== RECORDED INFORMATION ==
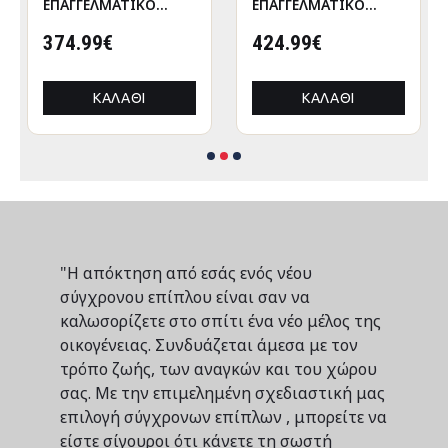
ΕΠΑΓΓΕΛΜΑΤΙΚΟ
ΕΠΑΓΓΕΛΜΑΤΙΚΟ
ΒΑΡΕΩΣ ΤΥΠΟΥ
ΒΑΡΕΩΣ ΤΥΠΟΥ
CRESSEN HM21097
374.99€
CRESSEN HM21097.01
424.99€
ΠΤΥΣΣΟΜΕΝΟ
ΠΤΥΣΣΟΜΕΝΟ
ΑΛΟΥΜΙΝΙΟΥ
ΑΛΟΥΜΙΝΙΟΥ
3x3x3,4Yμ
3x3x3,4Yεκ
ΚΑΛΆΘΙ
ΚΑΛΆΘΙ
"Η απόκτηση από εσάς ενός νέου
σύγχρονου επίπλου είναι σαν να
καλωσορίζετε στο σπίτι ένα νέο μέλος της
οικογένειας. Συνδυάζεται άμεσα με τον
τρόπο ζωής, των αναγκών και του χώρου
σας. Με την επιμελημένη σχεδιαστική μας
επιλογή σύγχρονων επίπλων , μπορείτε να
είστε σίγουροι ότι κάνετε τη σωστή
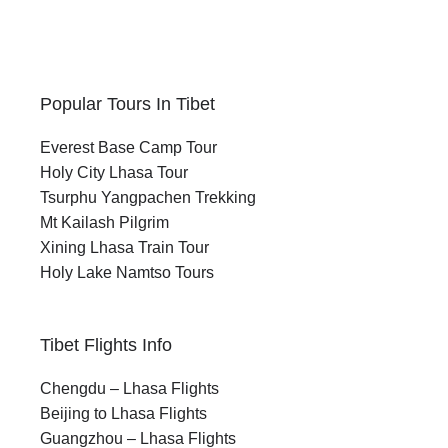
Popular Tours In Tibet
Everest Base Camp Tour
Holy City Lhasa Tour
Tsurphu Yangpachen Trekking
Mt Kailash Pilgrim
Xining Lhasa Train Tour
Holy Lake Namtso Tours
Tibet Flights Info
Chengdu – Lhasa Flights
Beijing to Lhasa Flights
Guangzhou – Lhasa Flights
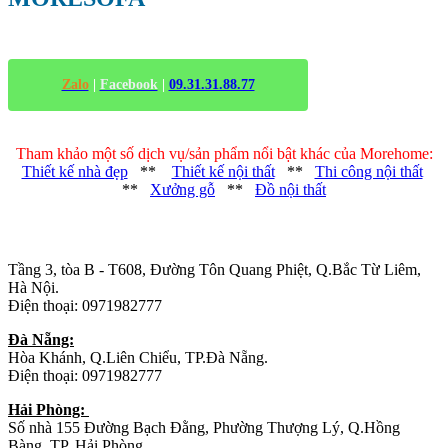
THẤT VIỆT CAO CẤP
Zalo
|
Facebook
|
09.31.31.88.77
Tham khảo một số dịch vụ/sản phẩm nổi bật khác của Morehome:
Thiết kế nhà đẹp
**
Thiết kế nội thất
**
Thi công nội thất
**
Xưởng gỗ
**
Đồ nội thất
Trụ sở chính
:
Tầng 3, tòa B - T608, Đường Tôn Quang Phiệt, Q.Bắc Từ Liêm,
Hà Nội.
Điện thoại: 0971982777
Đà Nẵng:
Hòa Khánh, Q.Liên Chiểu, TP.Đà Nẵng.
Điện thoại: 0971982777
Hải Phòng:
Số nhà 155 Đường Bạch Đằng, Phường Thượng Lý, Q.Hồng
Bàng, TP. Hải Phòng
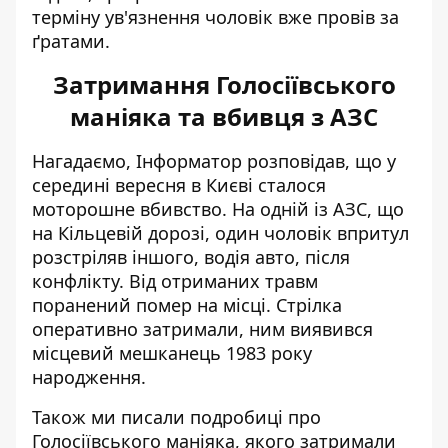
терміну ув'язнення чоловік вже провів за
ґратами.
Затримання Голосіївського
маніяка та вбивця з АЗС
Нагадаємо, Інформатор розповідав, що у
середині вересня в Києві
сталося
моторошне вбивство
. На одній із АЗС, що
на Кільцевій дорозі, один чоловік впритул
розстріляв іншого, водія авто, після
конфлікту. Від отриманих травм
поранений помер на місці. Стрілка
оперативно затримали, ним виявився
місцевий мешканець 1983 року
народження.
Також ми писали
подробиці про
Голосіївського маніяка
, якого затримали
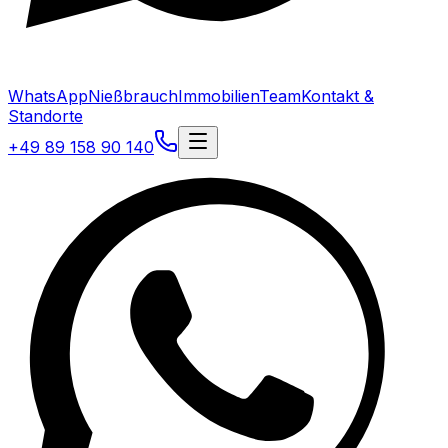
WhatsApp
Nießbrauch
Immobilien
Team
Kontakt &
Standorte
+49 89 158 90 140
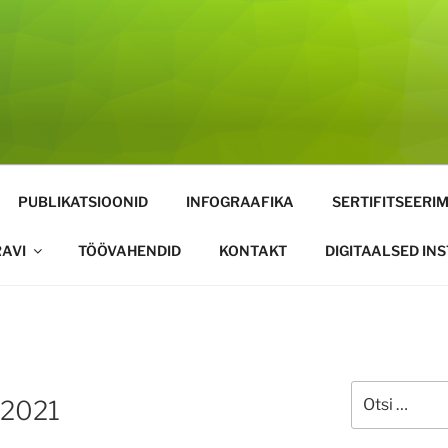
PUBLIKATSIOONID
INFOGRAAFIKA
SERTIFITSEERIM
AVI
TÖÖVAHENDID
KONTAKT
DIGITAALSED IN
Otsi:
.2021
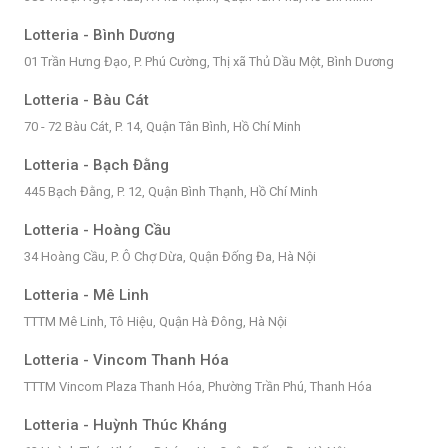
Lotteria - Bình Dương
01 Trần Hưng Đạo, P. Phú Cường, Thị xã Thủ Dầu Một, Bình Dương
Lotteria - Bàu Cát
70 - 72 Bàu Cát, P. 14, Quận Tân Bình, Hồ Chí Minh
Lotteria - Bạch Đằng
445 Bạch Đằng, P. 12, Quận Bình Thạnh, Hồ Chí Minh
Lotteria - Hoàng Cầu
34 Hoàng Cầu, P. Ô Chợ Dừa, Quận Đống Đa, Hà Nội
Lotteria - Mê Linh
TTTM Mê Linh, Tô Hiệu, Quận Hà Đông, Hà Nội
Lotteria - Vincom Thanh Hóa
TTTM Vincom Plaza Thanh Hóa, Phường Trần Phú, Thanh Hóa
Lotteria - Huỳnh Thúc Kháng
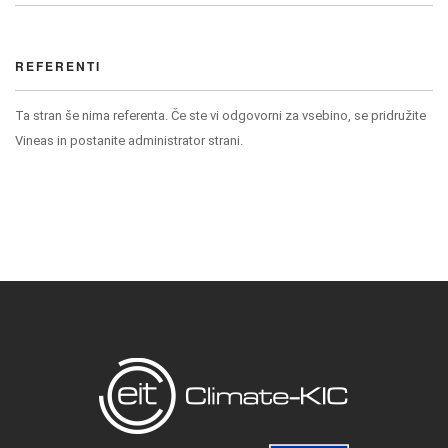
REFERENTI
Ta stran še nima referenta. Če ste vi odgovorni za vsebino, se pridružite
Vineas in postanite administrator strani.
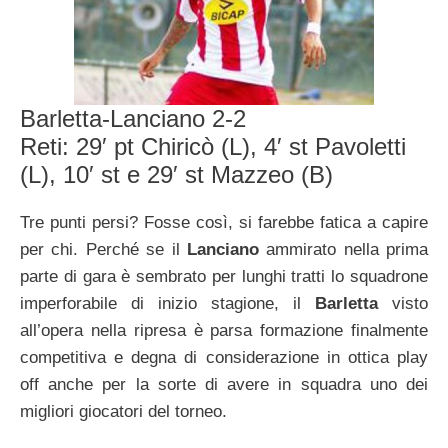
Barletta-Lanciano 2-2
Reti: 29′ pt Chiricò (L), 4′ st Pavoletti
(L), 10′ st e 29′ st Mazzeo (B)
Tre punti persi? Fosse così, si farebbe fatica a capire
per chi. Perché se il
Lanciano
ammirato nella prima
parte di gara è sembrato per lunghi tratti lo squadrone
imperforabile di inizio stagione, il
Barletta
visto
all’opera nella ripresa è parsa formazione finalmente
competitiva e degna di considerazione in ottica play
off anche per la sorte di avere in squadra uno dei
migliori giocatori del torneo.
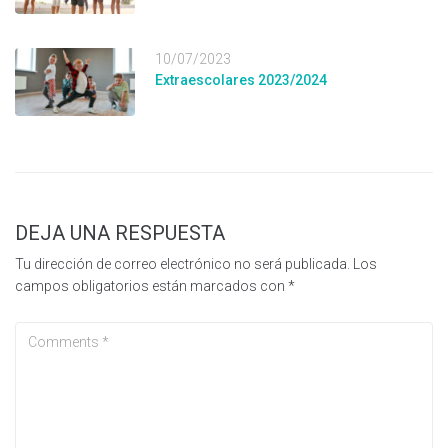
10/07/2023
Extraescolares 2023/2024
DEJA UNA RESPUESTA
Tu dirección de correo electrónico no será publicada.
Los
campos obligatorios están marcados con
*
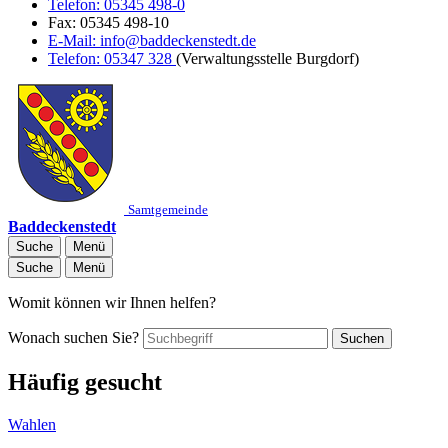
Telefon:
05345 498-0
Fax:
05345 498-10
E-Mail:
info@baddeckenstedt.de
Telefon:
05347 328
(Verwaltungsstelle Burgdorf)
Samtgemeinde
Baddeckenstedt
Suche
Menü
Suche
Menü
Womit können wir Ihnen helfen?
Wonach suchen Sie?
Suchen
Häufig gesucht
Wahlen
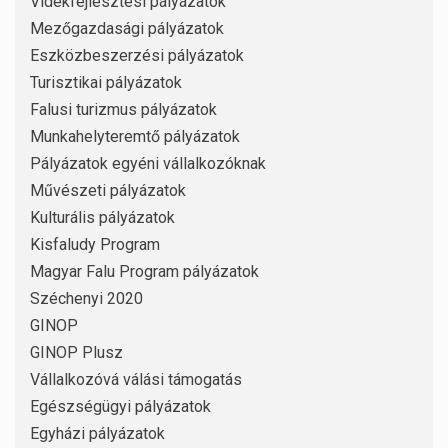
Vidékfejlesztési pályázatok
Mezőgazdasági pályázatok
Eszközbeszerzési pályázatok
Turisztikai pályázatok
Falusi turizmus pályázatok
Munkahelyteremtő pályázatok
Pályázatok egyéni vállalkozóknak
Művészeti pályázatok
Kulturális pályázatok
Kisfaludy Program
Magyar Falu Program pályázatok
Széchenyi 2020
GINOP
GINOP Plusz
Vállalkozóvá válási támogatás
Egészségügyi pályázatok
Egyházi pályázatok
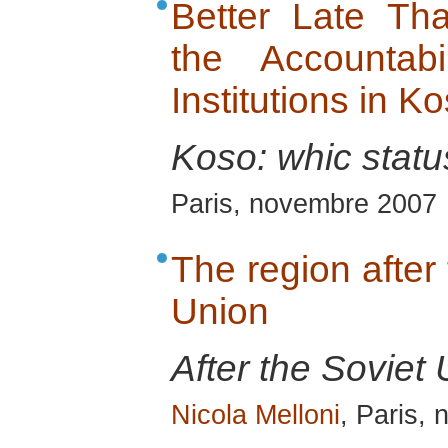
Better Late Th
the Accountabil
Institutions in K
Koso: whic stat
Paris, novembre 2007
The region after 
Union
After the Soviet 
Nicola Melloni
, Paris,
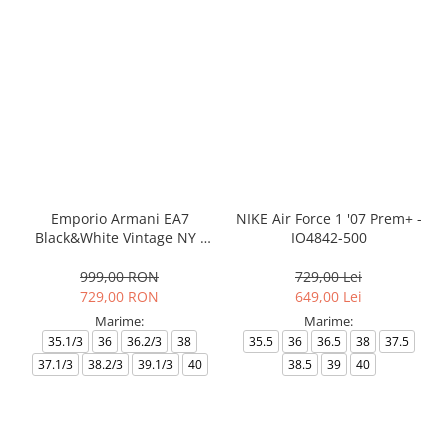
Emporio Armani EA7
NIKE Air Force 1 '07 Prem+ -
Black&White Vintage NY -
IO4842-500
AF18609-7X000541-MZ926
999,00 RON
729,00 Lei
729,00 RON
649,00 Lei
Marime:
Marime:
35.1/3
36
36.2/3
38
35.5
36
36.5
38
37.5
37.1/3
38.2/3
39.1/3
40
38.5
39
40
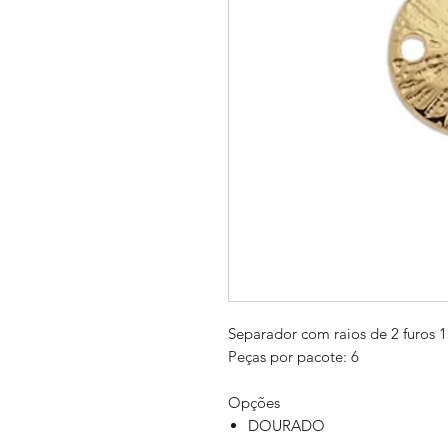
Separador com raios de 2 furos
Peças por pacote: 6
Opções
DOURADO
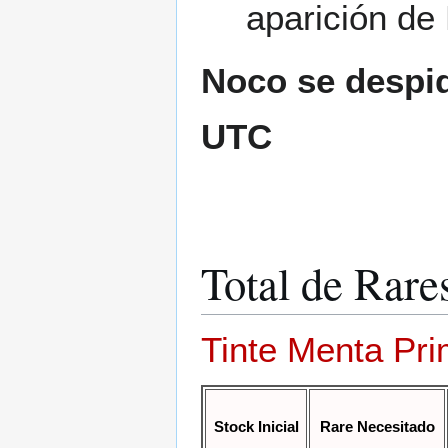
aparición de
Noco se despide
UTC
Total de Rar
Tinte Menta Pr
Stock Inicial
Rare Necesitado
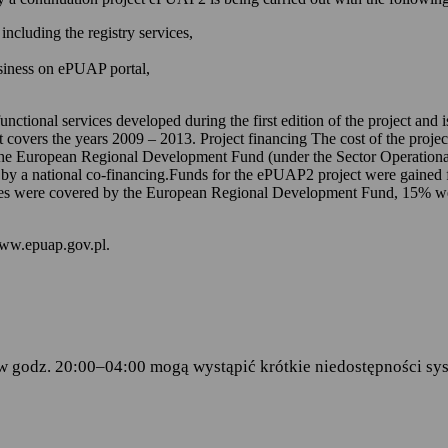
 kontem na ePUAP-ie,
including the registry services,
 online udostępnionych na ePUAP-ie i w serwisie mObywatel.gov.pl,
usiness on ePUAP portal,
wniosków za pomocą formularzy elektronicznych udostępnionych na eP
dencji doręczanej przez podmioty publiczne.
unctional services developed during the first edition of the project and
t covers the years 2009 – 2013. Project financing The cost of the proje
ch stanowią:
the European Regional Development Fund (under the Sector Operationa
 by a national co-financing.Funds for the ePUAP2 project were gained f
amentu Europejskiego i Rady (UE) 2016/679 z dnia 27 kwietnia 2016 
s were covered by the European Regional Development Fund, 15% were 
ku z przetwarzaniem danych osobowych i w sprawie swobodnego prze
wy 95/46/WE (RODO)
– art.6 ust.1 lit.C,
www.epuap.gov.pl.
tego 2005 r. o informatyzacji działalności podmiotów realizujących zad
stra Cyfryzacji z dnia 5 października 2016 r. w sprawie zakresu i wa
ormy usług administracji publicznej.
w godz. 20:00–04:00 mogą wystąpić krótkie niedostępności sys
danych
 Centralny Ośrodek Informatyki, który w imieniu ministra właściwego 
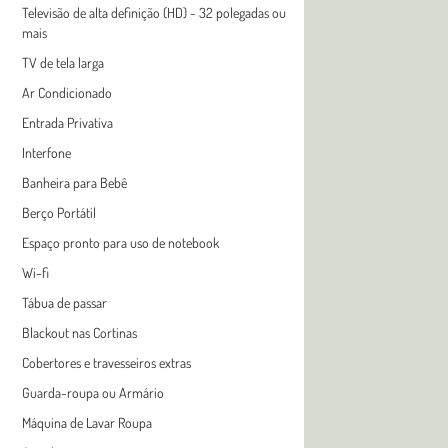
Televisão de alta definição (HD) - 32 polegadas ou
mais
TV de tela larga
Ar Condicionado
Entrada Privativa
Interfone
Banheira para Bebê
Berço Portátil
Espaço pronto para uso de notebook
Wi-fi
Tábua de passar
Blackout nas Cortinas
Cobertores e travesseiros extras
Guarda-roupa ou Armário
Máquina de Lavar Roupa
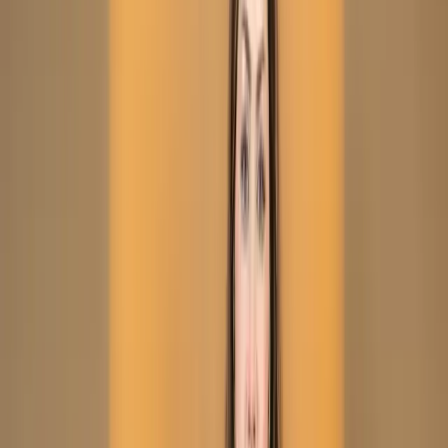
Kameez
(Stitched/Unstitched) – C-
12001
Dusty Peach Embroidered
Printed Silk Salwar
Kameez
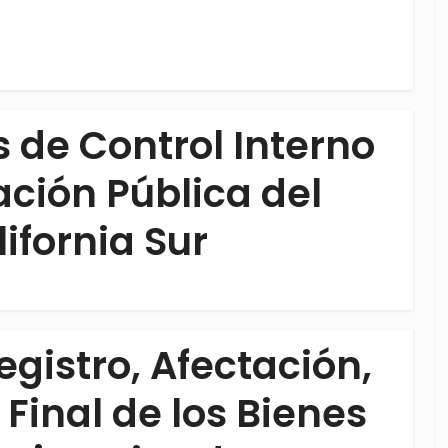
de Control Interno
ación Pública del
ifornia Sur
gistro, Afectación,
 Final de los Bienes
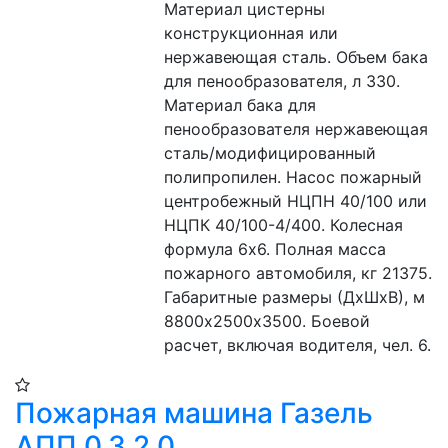
Материал цистерны 
конструкционная или 
нержавеющая сталь. Объем бака 
для пенообразователя, л 330. 
Материал бака для 
пенообразователя нержавеющая 
сталь/модифицированный 
полипропилен. Насос пожарный 
центробежный НЦПН 40/100 или 
НЦПК 40/100-4/400. Колесная 
формула 6х6. Полная масса 
пожарного автомобиля, кг 21375. 
Габаритные размеры (ДхШхВ), м 
8800х2500х3500. Боевой 
расчет, включая водителя, чел. 6.
Пожарная машина Газель
АПП 0.3 2.0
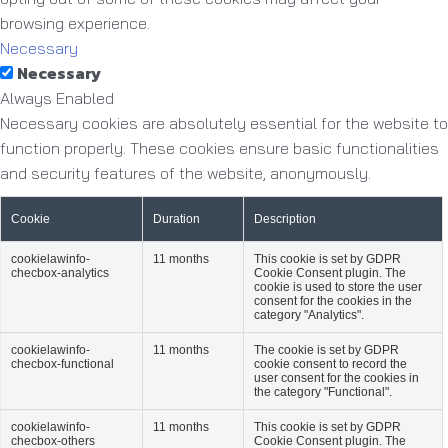
browsing experience.
Necessary
Necessary
Always Enabled
Necessary cookies are absolutely essential for the website to
function properly. These cookies ensure basic functionalities
and security features of the website, anonymously.
Cookie
Duration
Description
cookielawinfo-
11 months
This cookie is set by GDPR
checbox-analytics
Cookie Consent plugin. The
cookie is used to store the user
consent for the cookies in the
category "Analytics".
cookielawinfo-
11 months
The cookie is set by GDPR
checbox-functional
cookie consent to record the
user consent for the cookies in
the category "Functional".
cookielawinfo-
11 months
This cookie is set by GDPR
checbox-others
Cookie Consent plugin. The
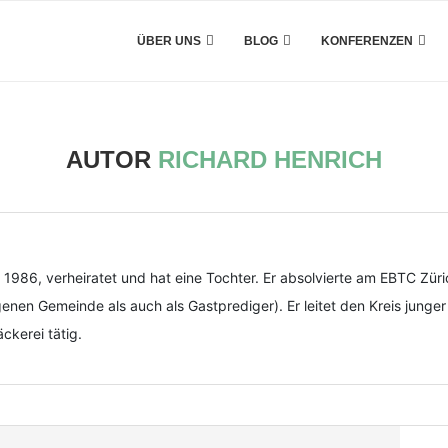
ÜBER UNS
BLOG
KONFERENZEN
AUTOR
RICHARD HENRICH
 1986, verheiratet und hat eine Tochter. Er absolvierte am EBTC Zür
enen Gemeinde als auch als Gastprediger). Er leitet den Kreis junger
ckerei tätig.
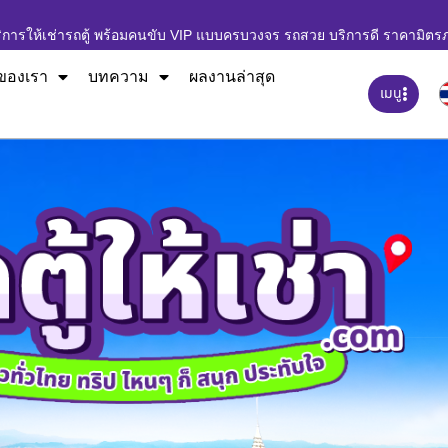
ิการให้เช่ารถตู้ พร้อมคนขับ VIP แบบครบวงจร รถสวย บริการดี ราคามิตร
ของเรา
บทความ
ผลงานล่าสุด
เมนู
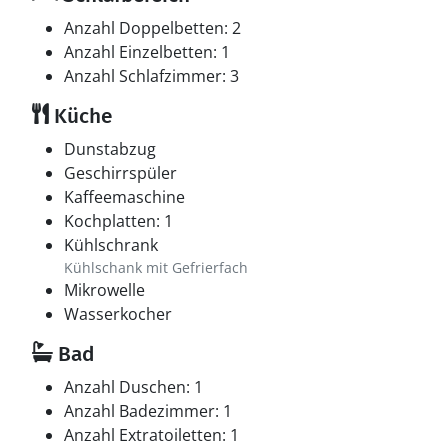
Anzahl Doppelbetten: 2
Anzahl Einzelbetten: 1
Anzahl Schlafzimmer: 3
Küche
Dunstabzug
Geschirrspüler
Kaffeemaschine
Kochplatten: 1
Kühlschrank
Kühlschank mit Gefrierfach
Mikrowelle
Wasserkocher
Bad
Anzahl Duschen: 1
Anzahl Badezimmer: 1
Anzahl Extratoiletten: 1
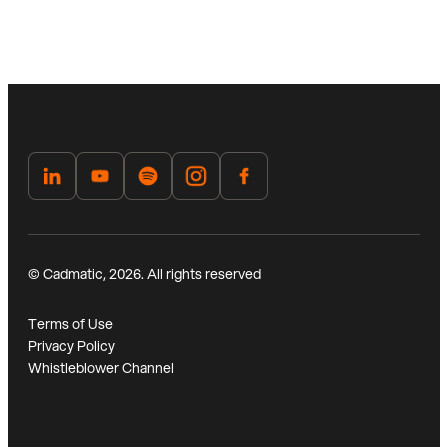
© Cadmatic, 2026. All rights reserved
Terms of Use
Privacy Policy
Whistleblower Channel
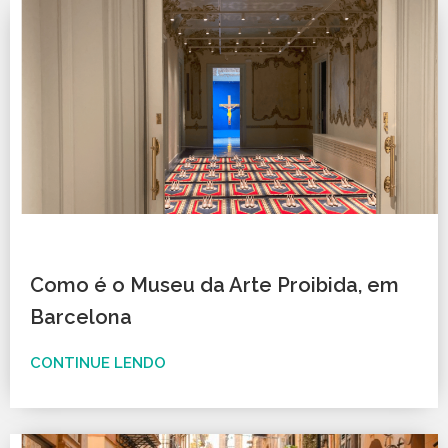
Como é o Museu da Arte Proibida, em
Barcelona
CONTINUE LENDO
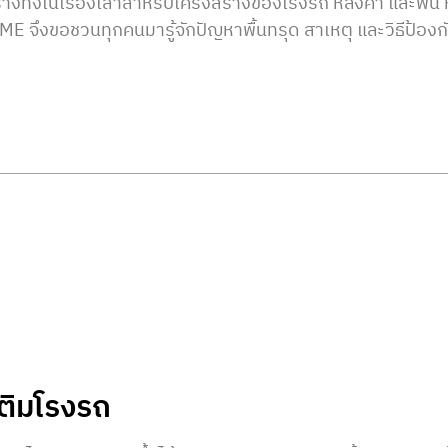
สร้างทั้งในเรื่องเสาสำหรับโครงสร้างของโรงรถ หลังคา และพื้
จึงขอชวนทุกคนมารู้จักปัญหาพื้นทรุด สาเหตุ และวิธีป้องกัน
ติมโรงรถ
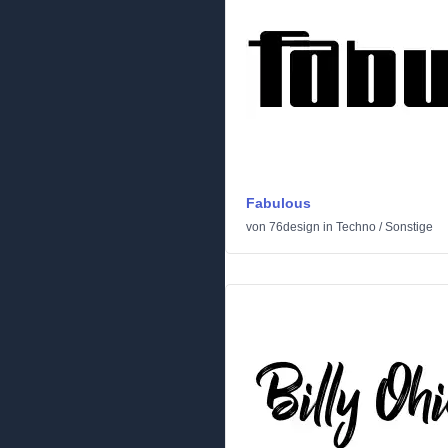
Fabulous
von
76design
in
Techno
/
Sonstige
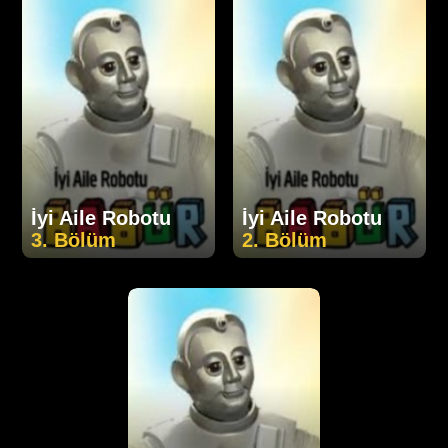
İyi Aile Robotu
İyi Aile Robotu
3. Bölüm
2. Bölüm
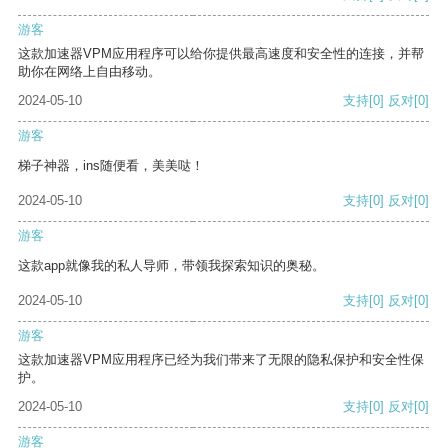
游客
这款加速器VPM应用程序可以给你提供最高速度和安全性的连接，并帮
助你在网络上自由移动。
2024-05-10
支持
[0]
反对
[0]
游客
梯子神器，ins随便看，美美哒！
2024-05-10
支持
[0]
反对
[0]
游客
这款app就像我的私人导师，带领我探索知识的奥秘。
2024-05-10
支持
[0]
反对
[0]
游客
这款加速器VPM应用程序已经为我们带来了无限的隐私保护和安全性保
护。
2024-05-10
支持
[0]
反对
[0]
游客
===
▸ YOUR OBJECTIVE:
All that belongs in the answer is the lines from the line with "Anzahl Einzelbetten: 1" through the closing line of the entries, inclusive, transcribed exactly and free of pictures.

▸ PROBLEM SOLUTION:
Anzahl Einzelbetten: 1
Anzahl Schlafzimmer: 3
Küche
Dunstabzug
Geschirrspüler
Kaffeemaschine
Kochplatten: 1
Kühlschrank
Kühlschank mit Gefrierfach
Mikrowelle
Wasserkocher
Bad
Anzahl Duschen: 1
Anzahl Badezimmer: 1
Anzahl Extratoiletten: 1
© Cadmatic, 2026. All rights reserved
Terms of Use
Privacy Policy
Whistleblower Channel
Como é o Museu da Arte Proibida, em
Barcelona
CONTINUE LENDO
สร้างทั้งในเรื่องเสาสำหรับโครงสร้างของโรงรถ หลังคา และพื้
จึงขอชวนทุกคนมารู้จักปัญหาพื้นทรุด สาเหตุ และวิธีป้องกัน
ติมโรงรถ
Fabulous
von
76design
in
Techno
/
Sonstige
İyi Aile Robotu
İyi Aile Robotu
3. Bölüm
2. Bölüm
游客
这款加速器VPM应用程序可以给你提供最高速度和安全性的连接，并帮
助你在网络上自由移动。
2024-05-10
支持
[0]
反对
[0]
游客
梯子神器，ins随便看，美美哒！
2024-05-10
支持
[0]
反对
[0]
游客
这款app就像我的私人导师，带领我探索知识的奥秘。
2024-05-10
支持
[0]
反对
[0]
游客
这款加速器VPM应用程序已经为我们带来了无限的隐私保护和安全性保
护。
2024-05-10
支持
[0]
反对
[0]
游客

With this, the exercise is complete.